This is another bit that has me confused. You say that God has a part in every thing that happens, but the science of biology, evolution etc seems to work fine without requiring a god, at least to me.
Well, I would expect that. Apparently to you, a god would only relate to a scientific theory as a component of the theory--as someone or something that has to be part of the description of how a process works. Like the cartoon (I'm sure you've seen it) that has an equation that is broken by the words "a miracle happens here".
If that is the sense in which a god must be "required" I would agree with you that the science of biology, evolution, etc. works fine without requiring a god.
But as a theist, that is not what I mean when I think of God as necessary to nature. As Mick says, there is no "job" which God does which can be identified or separated from the rest of the evolving creation. That's why God's work does not appear either as a part of or as an addition to a scientific theory. It is rather the whole as it is which we see as the work of God.
In my experience, it is members of religious groups who claim that evolution is incompatible with religion. I've yet to see a scientist claim that a believer cannot also accept evolution. But I have seen many times believers say that evolution cannot be accepted alongside God.
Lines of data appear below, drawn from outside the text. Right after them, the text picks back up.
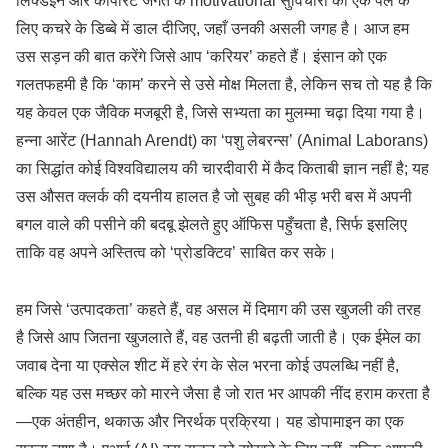
लिंक्डइन और कॉर्पोरेट जगत के motivational सुविचारों को एक पल के
लिए कचरे के डिब्बे में डाल दीजिए, जहाँ उनकी असली जगह है। आज हम
उस सड़न की बात करेंगे जिसे आप ‘करियर’ कहते हैं। इंसान को एक
गलतफहमी है कि ‘काम’ करने से उसे मोक्ष मिलता है, लेकिन सच तो यह है कि
यह केवल एक जैविक मजबूरी है, जिसे सभ्यता का मुलम्मा चढ़ा दिया गया है।
हन्ना आरेंट (Hannah Arendt) का ‘पशु लेबरन्स’ (Animal Laborans)
का सिद्धांत कोई विश्वविद्यालय की चारदीवारी में कैद किताबी ज्ञान नहीं है; यह
उस औसत क्लर्क की दयनीय हालत है जो सुबह की भीड़ भरी बस में अपनी
बगल वाले की पसीने की बदबू झेलते हुए ऑफिस पहुँचता है, सिर्फ इसलिए
ताकि वह अपने अस्तित्व को ‘प्रोडक्टिव’ साबित कर सके।
हम जिसे ‘उत्पादकता’ कहते हैं, वह असल में दिमाग की उस खुजली की तरह
है जिसे आप जितना खुजलाते हैं, वह उतनी ही बढ़ती जाती है। एक ईमेल का
जवाब देना या एक्सेल शीट में हरे रंग के सेल भरना कोई उपलब्धि नहीं है,
बल्कि यह उस मच्छर को मारने जैसा है जो रात भर आपकी नींद हराम करता है
—एक अंतहीन, थकाऊ और निरर्थक प्रक्रिया। यह डोपामाइन का एक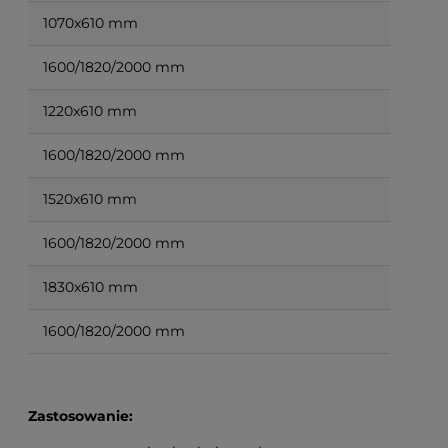
1070x610 mm
1600/1820/2000 mm
1220x610 mm
1600/1820/2000 mm
1520x610 mm
1600/1820/2000 mm
1830x610 mm
1600/1820/2000 mm
Zastosowanie: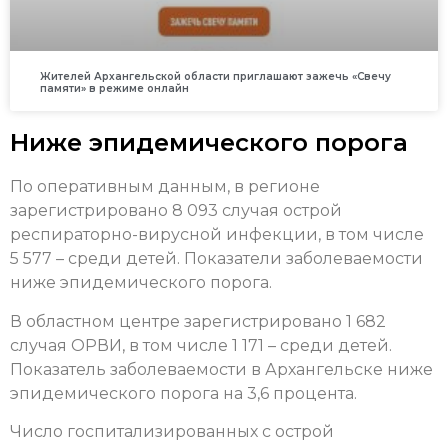
Жителей Архангельской области приглашают зажечь «Свечу
памяти» в режиме онлайн
Ниже эпидемического порога
По оперативным данным, в регионе
зарегистрировано 8 093 случая острой
респираторно-вирусной инфекции, в том числе
5 577 – среди детей. Показатели заболеваемости
ниже эпидемического порога.
В областном центре зарегистрировано 1 682
случая ОРВИ, в том числе 1 171 – среди детей.
Показатель заболеваемости в Архангельске ниже
эпидемического порога на 3,6 процента.
Число госпитализированных с острой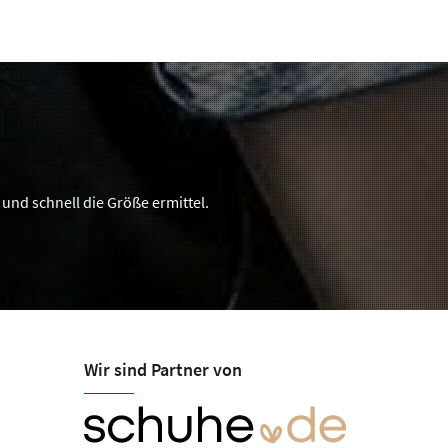
und schnell die Größe ermittel.
Wir sind Partner von
Schuhhaus W
Öffnungszeiten
Mo-Fr 09:30-13:00, 14:30-18:30
Bahnhofstraße 24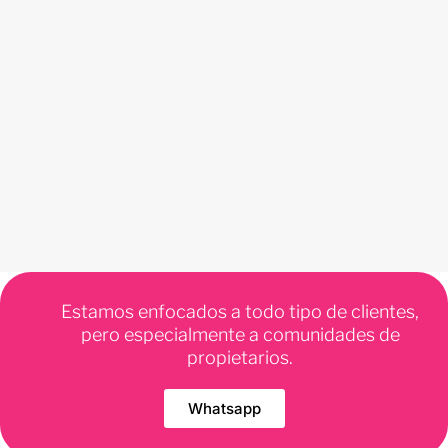
Estamos enfocados a todo tipo de clientes,
pero especialmente a comunidades de
propietarios.
Whatsapp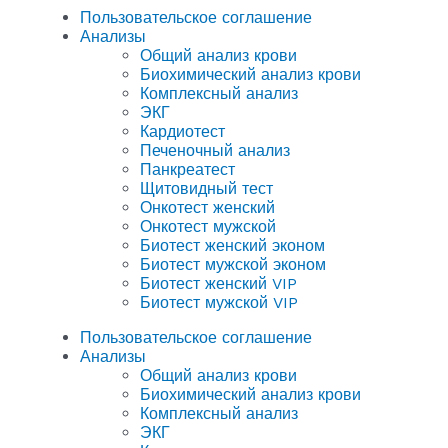
Пользовательское соглашение
Анализы
Общий анализ крови
Биохимический анализ крови
Комплексный анализ
ЭКГ
Кардиотест
Печеночный анализ
Панкреатест
Щитовидный тест
Онкотест женский
Онкотест мужской
Биотест женский эконом
Биотест мужской эконом
Биотест женский VIP
Биотест мужской VIP
Пользовательское соглашение
Анализы
Общий анализ крови
Биохимический анализ крови
Комплексный анализ
ЭКГ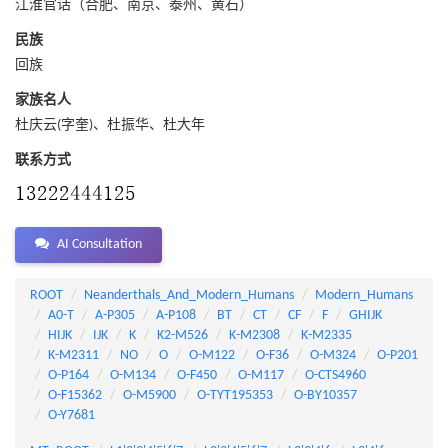
江淮官话（合肥、南京、泰州、黄石）
民族
回族
家族名人
杜庆云(字奎)、杜振华、杜大年
联系方式
AI Consultation
ROOT
Neanderthals_And_Modern_Humans
Modern_Humans
A0-T
A-P305
A-P108
BT
CT
CF
F
GHIJK
HIJK
IJK
K
K2-M526
K-M2308
K-M2335
K-M2311
NO
O
O-M122
O-F36
O-M324
O-P201
O-P164
O-M134
O-F450
O-M117
O-CTS4960
O-F15362
O-M5900
O-TYT195353
O-BY10357
O-Y7681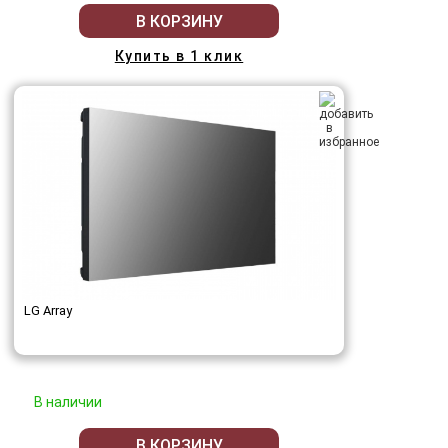
В КОРЗИНУ
Купить в 1 клик
LG Array
В наличии
В КОРЗИНУ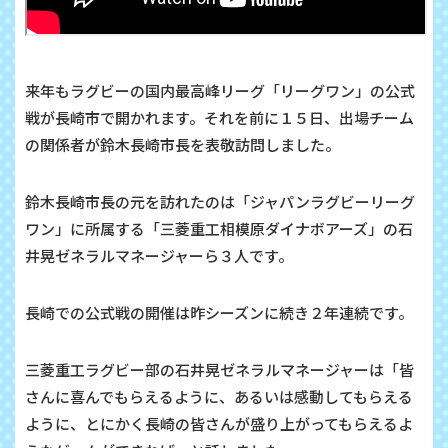
来年もラグビーの国内最高峰リーグ「リーグワン」の公式
戦が長崎市で開かれます。それを前に１５日、出場チーム
の関係者が鈴木長崎市長を表敬訪問しました。
鈴木長崎市長の元を訪れたのは「ジャパンラグビーリーグ
ワン」に所属する「三菱重工相模原ダイナボアーズ」の石
井晃ゼネラルマネージャーら３人です。
長崎での公式戦の開催は昨シーズンに続き２年連続です。
三菱重工ラグビー部の石井晃ゼネラルマネージャーは「皆
さんに喜んでもらえるように、あるいは感動してもらえる
ように、とにかく長崎の皆さんが盛り上がってもらえるよ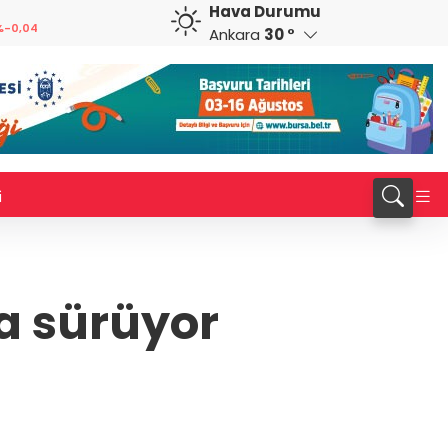
Hava Durumu
CAD
RUB
%0,09
33,9769
%0,09
0,5752
%-0,34
Ankara
30 °
i
la sürüyor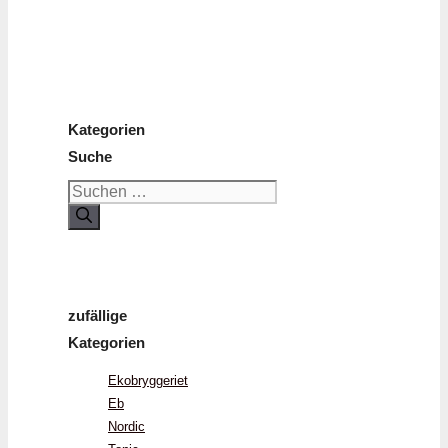
Kategorien
Suche
Suchen
nach:
zufällige
Kategorien
Ekobryggeriet
Eb
Nordic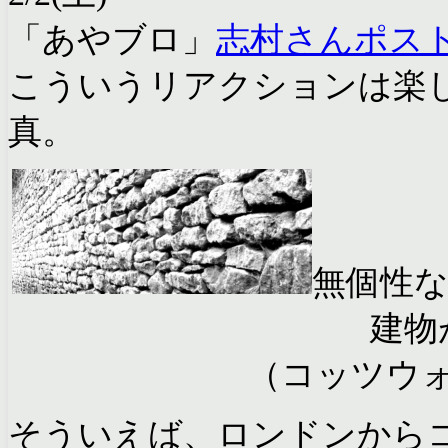
「あやブロ」
志村さんポスト
こういうリアクションは楽
真。
無個性
建物
（コッツウ
そういえば、ロンドンから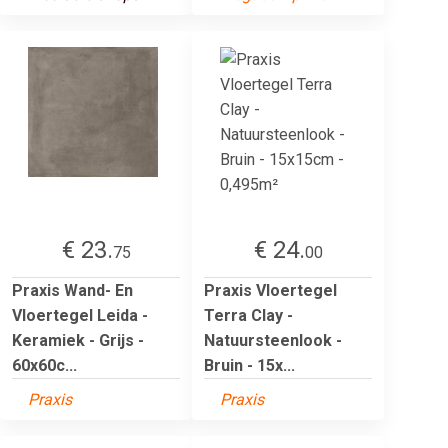
€ 23.
€ 24.
75
00
Praxis Wand- En
Praxis Vloertegel
Vloertegel Leida -
Terra Clay -
Keramiek - Grijs -
Natuursteenlook -
60x60c...
Bruin - 15x...
Praxis
Praxis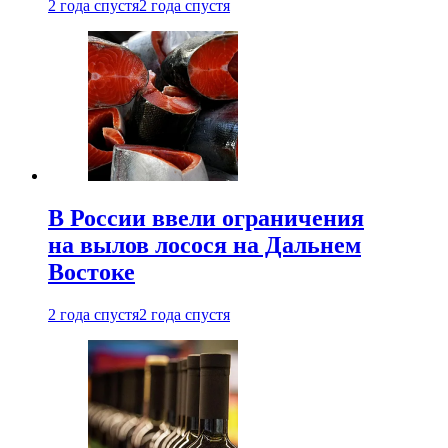
2 года спустя
2 года спустя
В России ввели ограничения
на вылов лосося на Дальнем
Востоке
2 года спустя
2 года спустя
Well, here are some of the statements that have been thrown at me as evidence that some scientists do claim a believer cannot accept evolution:
In the keynote address for the second Darwin Day celebration in 1998, Darwinian
philosopher of science William Provine summarized the implications of
Darwinism in this way: "Naturalistic evolution has clear consequences that Charles Darwin
understood perfectly. 1) No gods worth having exist; 2) no life after death
exists; 3) no ultimate foundation for ethics exists; 4) no ultimate meaning
in life exists; and 5) human free will is nonexistent.
Harvard biologist Richard Lewontin: "We take the side of science in
spite of the patent absurdity of some of its constructs, in spite of its
failure to fulfill many of its extravagant promises of health and life, in
spite of the tolerance of the scientific community for unsubstantiated
just-so stories, because we have a prior commitment, a commitment to
materialism (i.e., naturalism). It is not that the methods and institutions
of science somehow compel us to accept a material explanation of the
phenomenal world, but, on the contrary, that we are forced by our a priori
adherence to material causes to create an apparatus of investigation and a
set of concepts that produce material explanations, no matter how
counterintuitive, no matter how mystifying to the uninitiated. Moreover,
that materialism is absolute, for we cannot allow a Divine Foot in the
door."
[Provines] fellow Darwin disciple, Oxford zoologist Richard Dawkins, famously
said, 'Darwin made it possible to be an intellectually fulfilled atheist.'
George Gaylord Simpson (the dean of neo-Darwinists) expressed what
Darwinism entails about
human existence in this way:"Man is the result of a purposeless and natural
process that did not have him in mind."
To many in the general public, statements such as these mean scientists (at least some of them) have claimed that a believer cannot accept evolution.
Yet it is an eerie complicated relationship, because most people would not know of these statements if believers who reject evolution did not track them down and publicize them. I got all of these from posts made on another forum by a supporter of ID who believes, on the basis of statements like these, that evolution has inherent atheistic implications.
Another aspect of this is that although scientists (and a philosopher of science) made these statements---none of them are scientific statements and I think they would all agree they are not. These are personal opinions, not conclusions based on scientific research.
But again, to much of the general public, any statement made by a prominent scientist carries the weight of scientific authority.
So whether the perception is justified or not, it is the case that many people do think scientists themselves have ruled out any co-existence between theism and the theory of evolution.